On pourrait penser que cela seul pourrait expliquer la relative faible pourcentage de femmes poursuivant une carrière dans les sciences et la technologie, mais ce n’est pas le cas. Dans chaque pays, le pourcentage des femmes obtenant des diplômes dans des domaines pertinents était inférieure à la pourcentage qui avait la science ou les mathématiques comme leur sujet le plus fort. Alors, même si les gens étaient attirés par des diplômes dans les domaines qu’ils étaient les meilleurs, cela n’expliquerait pas l’écart entre les sexes les diplômés.

Alors, qu’est-ce qui pourrait expliquer ça? Il y a des allusions, il s’agit de facteurs sociaux. Dans 76% des pays, les garçons ont exprimé une plus grand intérêt pour la science, et cet effet a été particulièrement prononcé dans les pays où l’égalité des sexes est élevée. En plus, ils étaient plus susceptibles d’exprimer la confiance qu’ils comprenaient le processus scientifique assez bien pour faire de la science sans externe orientation. Encore une fois, cela était vrai même dans les pays à forte densité de genre. equality.

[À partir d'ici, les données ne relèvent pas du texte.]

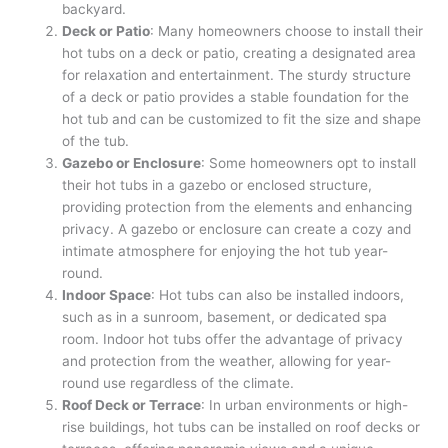
backyard.
Deck or Patio
: Many homeowners choose to install their
hot tubs on a deck or patio, creating a designated area
for relaxation and entertainment. The sturdy structure
of a deck or patio provides a stable foundation for the
hot tub and can be customized to fit the size and shape
of the tub.
Gazebo or Enclosure
: Some homeowners opt to install
their hot tubs in a gazebo or enclosed structure,
providing protection from the elements and enhancing
privacy. A gazebo or enclosure can create a cozy and
intimate atmosphere for enjoying the hot tub year-
round.
Indoor Space
: Hot tubs can also be installed indoors,
such as in a sunroom, basement, or dedicated spa
room. Indoor hot tubs offer the advantage of privacy
and protection from the weather, allowing for year-
round use regardless of the climate.
Roof Deck or Terrace
: In urban environments or high-
rise buildings, hot tubs can be installed on roof decks or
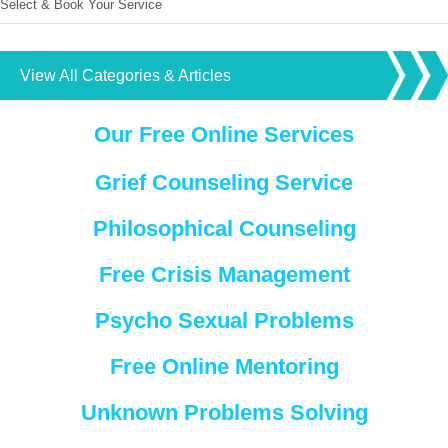
Select & Book Your Service
View All Categories & Articles
Our Free Online Services
Grief Counseling Service
Philosophical Counseling
Free Crisis Management
Psycho Sexual Problems
Free Online Mentoring
Unknown Problems Solving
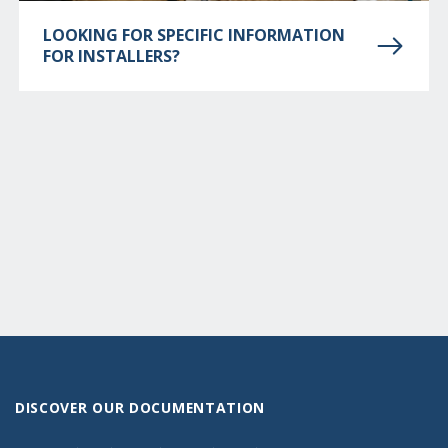
LOOKING FOR SPECIFIC INFORMATION
FOR INSTALLERS?
DISCOVER OUR DOCUMENTATION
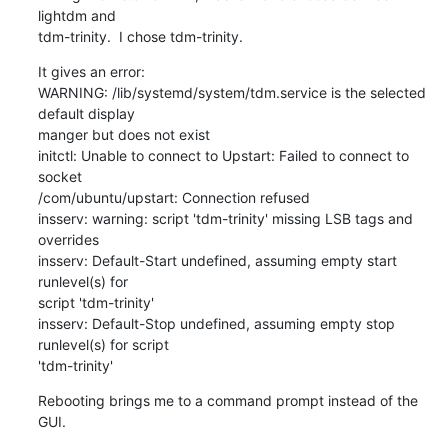
lightdm and

tdm-trinity.  I chose tdm-trinity.
It gives an error:

WARNING: /lib/systemd/system/tdm.service is the selected 
default display

manger but does not exist

initctl: Unable to connect to Upstart: Failed to connect to 
socket

/com/ubuntu/upstart: Connection refused

insserv: warning: script 'tdm-trinity' missing LSB tags and 
overrides

insserv: Default-Start undefined, assuming empty start 
runlevel(s) for

script 'tdm-trinity'

insserv: Default-Stop undefined, assuming empty stop 
runlevel(s) for script

'tdm-trinity'
Rebooting brings me to a command prompt instead of the 
GUI.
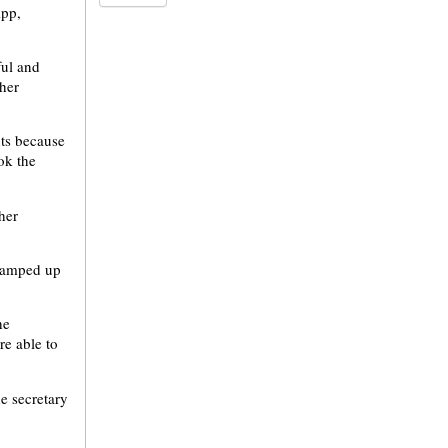
App,
ful and
ther
nts because
ok the
her
 vamped up
he
re able to
he secretary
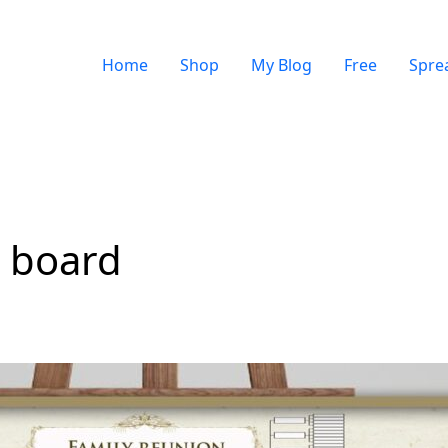
Home
Shop
My Blog
Free
Spre
r board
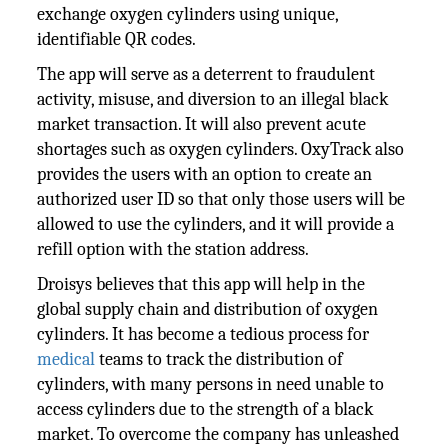
exchange oxygen cylinders using unique,
identifiable QR codes.
The app will serve as a deterrent to fraudulent
activity, misuse, and diversion to an illegal black
market transaction. It will also prevent acute
shortages such as oxygen cylinders. OxyTrack also
provides the users with an option to create an
authorized user ID so that only those users will be
allowed to use the cylinders, and it will provide a
refill option with the station address.
Droisys believes that this app will help in the
global supply chain and distribution of oxygen
cylinders. It has become a tedious process for
medical
teams to track the distribution of
cylinders, with many persons in need unable to
access cylinders due to the strength of a black
market. To overcome the company has unleashed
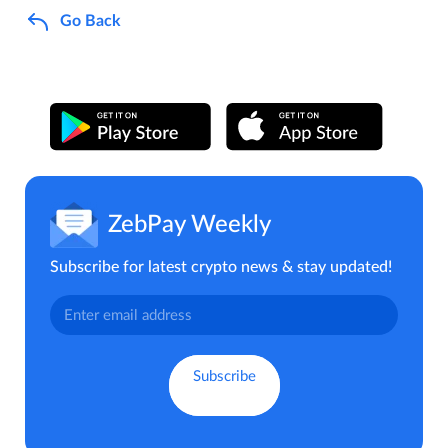
Go Back
ZebPay Weekly
Subscribe for latest crypto news & stay updated!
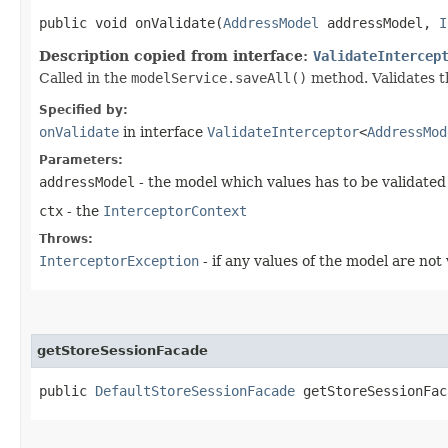
public void onValidate​(
AddressModel
addressModel,
I
Description copied from interface:
ValidateIntercep
Called in the
modelService.saveAll()
method. Validates t
Specified by:
onValidate
in interface
ValidateInterceptor
<
AddressMod
Parameters:
addressModel
- the model which values has to be validated
ctx
- the
InterceptorContext
Throws:
InterceptorException
- if any values of the model are not 
getStoreSessionFacade
public
DefaultStoreSessionFacade
getStoreSessionFac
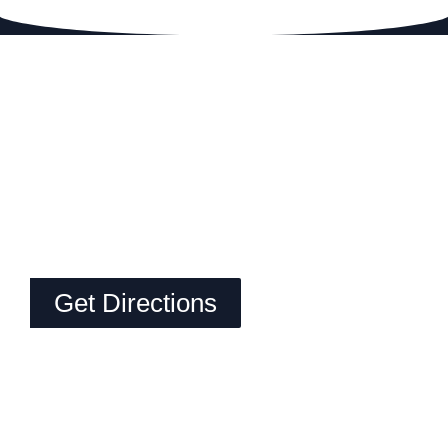
Get Directions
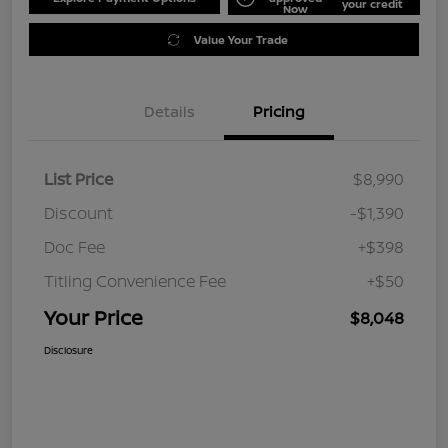
your credit
Now
Value Your Trade
Details
Pricing
List Price
$8,990
Discount
-$1,390
Doc Fee
+$398
Titling Convenience Fee
+$50
Your Price
$8,048
Disclosure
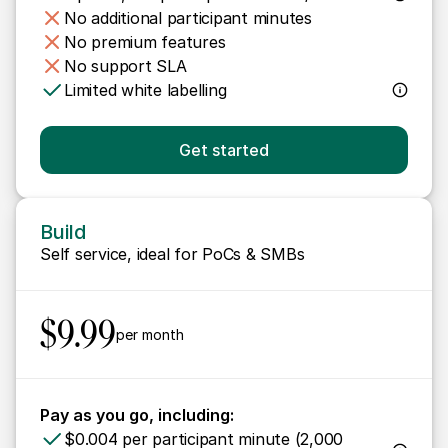
No additional participant minutes
No premium features
No support SLA
Limited white labelling
Get started
Build
Self service, ideal for PoCs & SMBs 
$9.99
per month
Pay as you go, including:
$0.004 per participant minute (2,000 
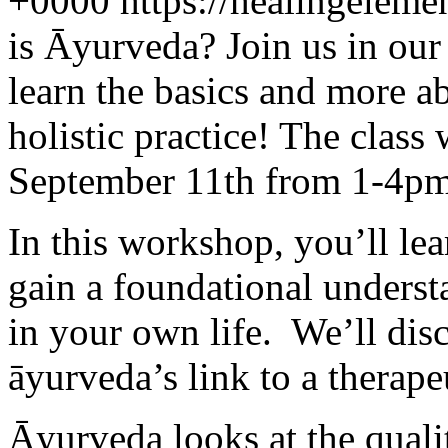
+0000
https://healingelem
is Āyurveda? Join us in ou
learn the basics and more a
holistic practice! The class
September 11th from 1-4pm 
In this workshop, you’ll lea
gain a foundational unders
in your own life. We’ll disc
āyurveda’s link to a therape
Āyurveda looks at the qualit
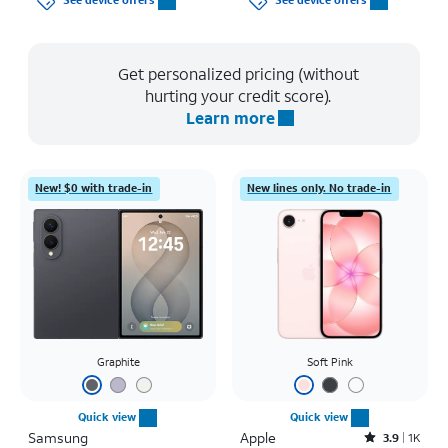
See device offers
See device offers
Get personalized pricing (without
hurting your credit score).
Learn more
New! $0 with trade-in
New lines only. No trade-in
Graphite
Soft Pink
Quick view
Quick view
Samsung
Apple
Rated3.9out of 5 stars with1442reviews
3.9
1K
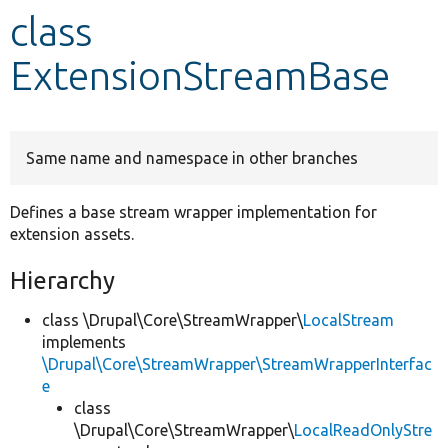
class
Develop for Drupal
ExtensionStreamBase
Same name and namespace in other branches
Defines a base stream wrapper implementation for
extension assets.
Hierarchy
class \Drupal\Core\StreamWrapper\
LocalStream
implements
\Drupal\Core\StreamWrapper\StreamWrapperInterfac
e
class
\Drupal\Core\StreamWrapper\
LocalReadOnlyStre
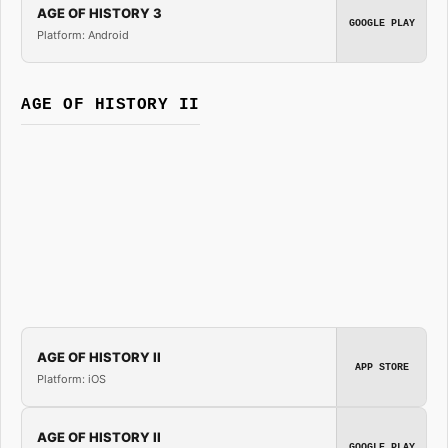
AGE OF HISTORY 3
GOOGLE PLAY
Platform: Android
AGE OF HISTORY II
AGE OF HISTORY II
APP STORE
Platform: iOS
AGE OF HISTORY II
GOOGLE PLAY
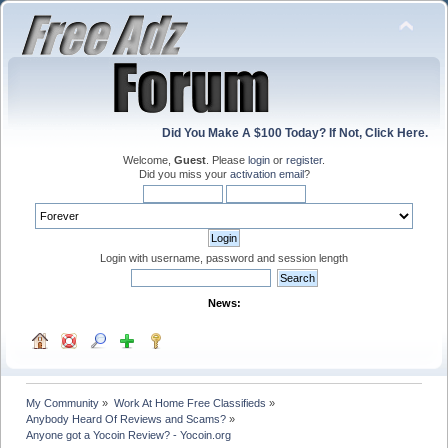
Did You Make A $100 Today? If Not, Click Here.
Welcome,
Guest
. Please
login
or
register
.
Did you miss your
activation email
?
Login with username, password and session length
News:
My Community
»
Work At Home Free Classifieds
»
Anybody Heard Of Reviews and Scams?
»
Anyone got a Yocoin Review? - Yocoin.org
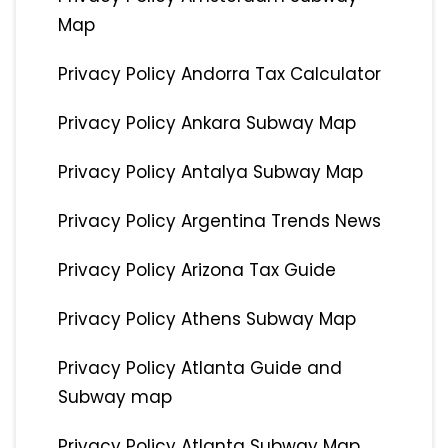
Map
Privacy Policy Andorra Tax Calculator
Privacy Policy Ankara Subway Map
Privacy Policy Antalya Subway Map
Privacy Policy Argentina Trends News
Privacy Policy Arizona Tax Guide
Privacy Policy Athens Subway Map
Privacy Policy Atlanta Guide and
Subway map
Privacy Policy Atlanta Subway Map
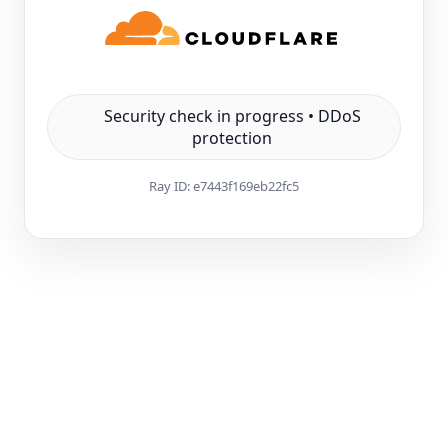
Security check in progress • DDoS
protection
Ray ID:
e7443f169eb22fc5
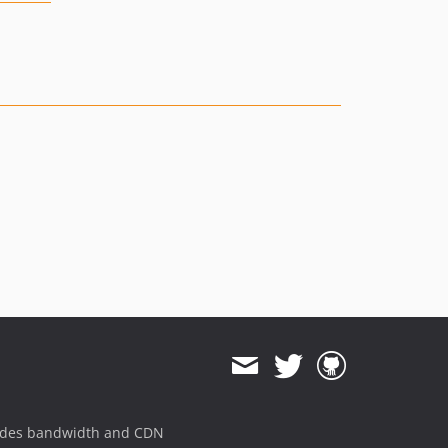
ides bandwidth and CDN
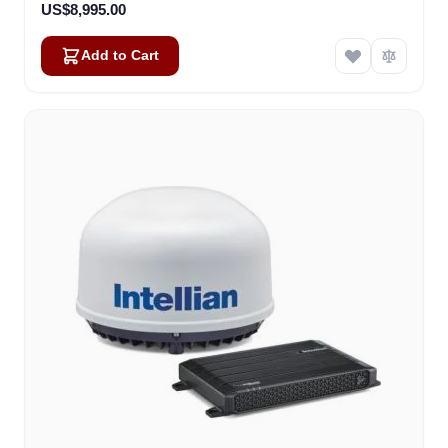
US$8,995.00
Add to Cart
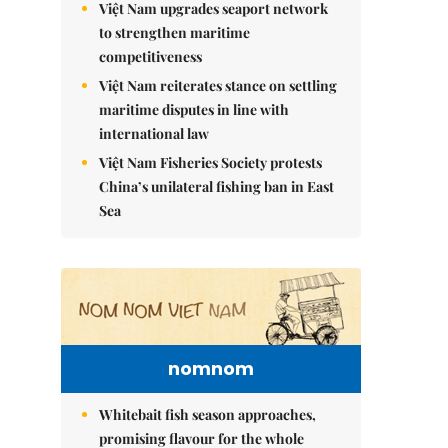
Việt Nam upgrades seaport network
to strengthen maritime
competitiveness
Việt Nam reiterates stance on settling
maritime disputes in line with
international law
Việt Nam Fisheries Society protests
China’s unilateral fishing ban in East
Sea
nomnom
Whitebait fish season approaches,
promising flavour for the whole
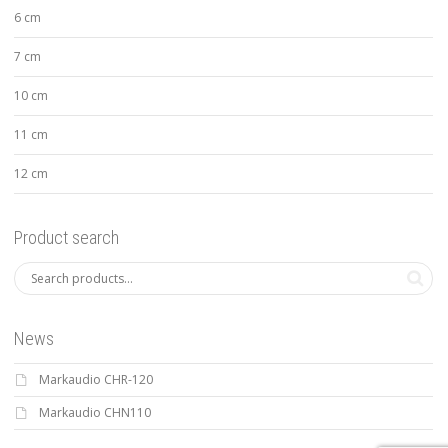
6 cm
7 cm
10 cm
11 cm
12 cm
Product search
News
Markaudio CHR-120
Markaudio CHN110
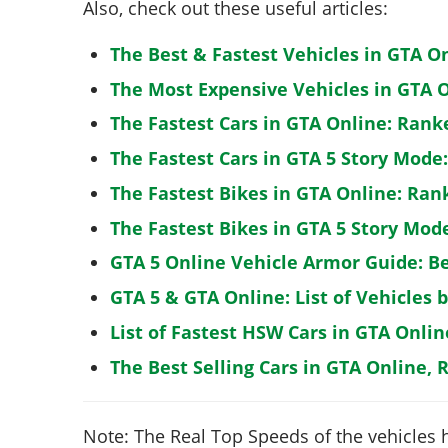
Also, check out these useful articles:
The Best & Fastest Vehicles in GTA O
The Most Expensive Vehicles in GTA O
The Fastest Cars in GTA Online: Rank
The Fastest Cars in GTA 5 Story Mode
The Fastest Bikes in GTA Online: Ran
The Fastest Bikes in GTA 5 Story Mo
GTA 5 Online Vehicle Armor Guide: B
GTA 5 & GTA Online: List of Vehicles 
List of Fastest HSW Cars in GTA Onlin
The Best Selling Cars in GTA Online, 
Note: The Real Top Speeds of the vehicles 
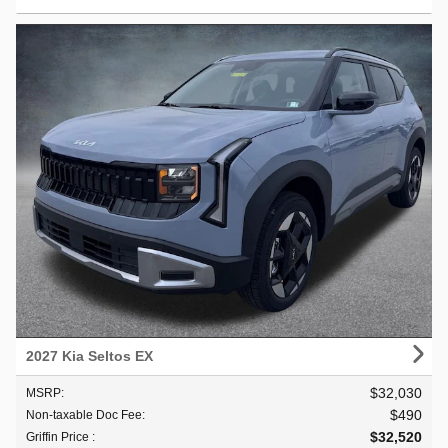
2027 Kia Seltos EX
$32,030
MSRP
:
$490
Non-taxable Doc Fee
:
$32,520
Griffin Price
:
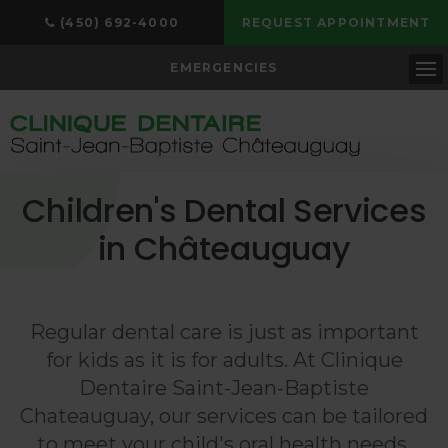
(450) 692-4000
REQUEST APPOINTMENT
EMERGENCIES
Op
Children's Dental Services
in Châteauguay
Regular dental care is just as important
for kids as it is for adults. At
Clinique
Dentaire Saint-Jean-Baptiste
Chateauguay
, our services can be tailored
to meet your child's oral health needs,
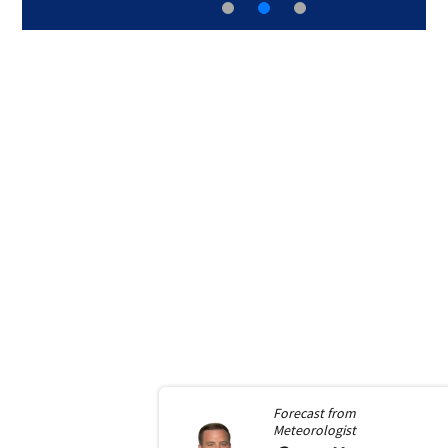
Forecast from
Meteorologist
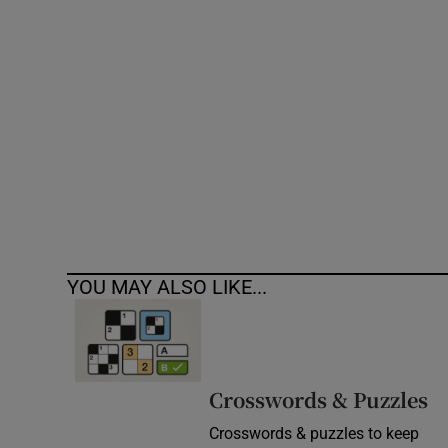
Competiti
Newslette
Weather F
YOU MAY ALSO LIKE...
Crosswords & Puzzles
Crosswords & puzzles to keep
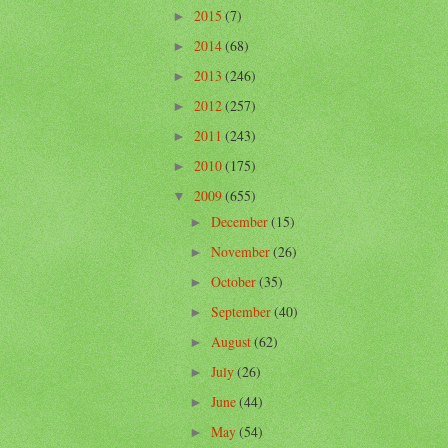
2015
(7)
►
2014
(68)
►
2013
(246)
►
2012
(257)
►
2011
(243)
►
2010
(175)
►
2009
(655)
▼
December
(15)
►
November
(26)
►
October
(35)
►
September
(40)
►
August
(62)
►
July
(26)
►
June
(44)
►
May
(54)
►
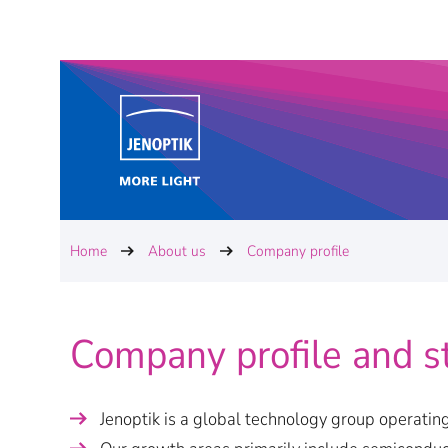
Home
About us
Company profile
Company profile and s
Jenoptik is a global technology group operating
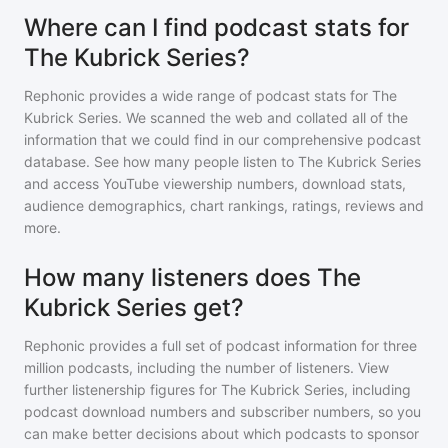
Where can I find podcast stats for
The Kubrick Series?
Rephonic provides a wide range of podcast stats for
The
Kubrick Series
. We scanned the web and collated all of the
information that we could find in our comprehensive podcast
database. See how many people listen to
The Kubrick Series
and access YouTube viewership numbers, download stats,
audience demographics, chart rankings, ratings, reviews and
more.
How many listeners does The
Kubrick Series get?
Rephonic provides a full set of podcast information for
three
million
podcasts, including the number of listeners. View
further listenership figures for
The Kubrick Series
, including
podcast download numbers and subscriber numbers, so you
can make better decisions about which podcasts to sponsor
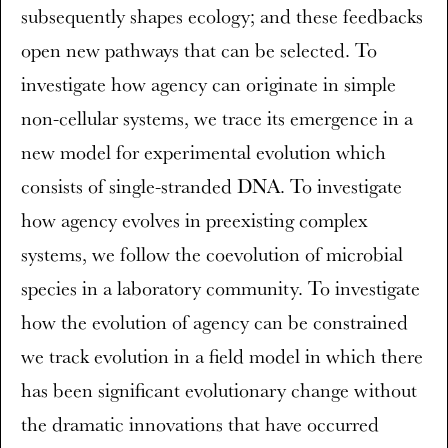
subsequently shapes ecology; and these feedbacks
open new pathways that can be selected. To
investigate how agency can originate in simple
non-cellular systems, we trace its emergence in a
new model for experimental evolution which
consists of single-stranded DNA. To investigate
how agency evolves in preexisting complex
systems, we follow the coevolution of microbial
species in a laboratory community. To investigate
how the evolution of agency can be constrained
we track evolution in a field model in which there
has been significant evolutionary change without
the dramatic innovations that have occurred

Cela ne signifie pas qu’ils pourraient faire des recherches sans aide, ou même vraiment senti qu’ils pouvaient le faire, mais seulement qu’ils disaient le faire quand a demandé. En fait, les chercheurs ont vérifié et constaté que les évaluations de l’autosuffisance n’était que faiblement corrélée à de bons résultats aux tests. Sur une base individuelle, les scores d’autosuffisance des garçons étaient plus élevées que leurs performances de test dans environ la moitié de la des pays; pour les filles, cela n’était vrai que dans sept pour cent des pays, ce qui suggère que la confiance des garçons n’est pas tout à fait justifié.

Ce que cela n’explique pas, c’est pourquoi l’écart tend à être plus grande dans les pays où l’égalité entre les sexes est élevée. Mais Stoet et Geary ont une idée ici: ils notent que ces pays ont tendance à avoir des niveaux de sécurité économique très élevés, avec une grande filet de sécurité sociale. Les pays où le genre de science-degré L’écart est plus petit ont tendance à être moins socialement sécurisé. Les chercheurs suggèrent que la sécurité économique fournie par des domaines tels que l’ingénierie peut avoir un attrait plus fort dans ces pays, tirant plus de femmes sur le terrain.

Ils tentent d’utiliser une analyse de filière statistique pour voir si le les données sont cohérentes avec cela étant le cas, mais les résultats sont non concluante. C’est peut-être juste, mais il y aurait au moins un autre facteur important qu’ils n’ont pas identifié.

Pourtant, les chercheurs ont trouvé deux facteurs qui pourraient expliquer l’écart entre les sexes parmi les diplômés en sciences: les garçons sont plus confiants dans leurs capacités scientifiques (même quand ce n’est pas justifié); et même dans les cas où les filles ont de meilleures performances en sciences, leurs performances en lecture sont généralement encore plus grandes. Mais il est clair qu’il y a encore beaucoup à faire. “Si absolue la performance, l’intérêt, la joie et l’auto-efficacité étaient à la base de choisir une carrière STEM “, Stoet et Geary écrivent”, nous nous attendrions voir plus de femmes entamer une carrière en STEM qu’elles le font “, ce qui signifie que nous avons encore du travail à faire si nous voulons tirer une partie de la les personnes les plus talentueuses dans l’effort scientifique.

Psychological Science, 2017. DOI: 10.1177 / 0956797617741719 (À propos des DOIs).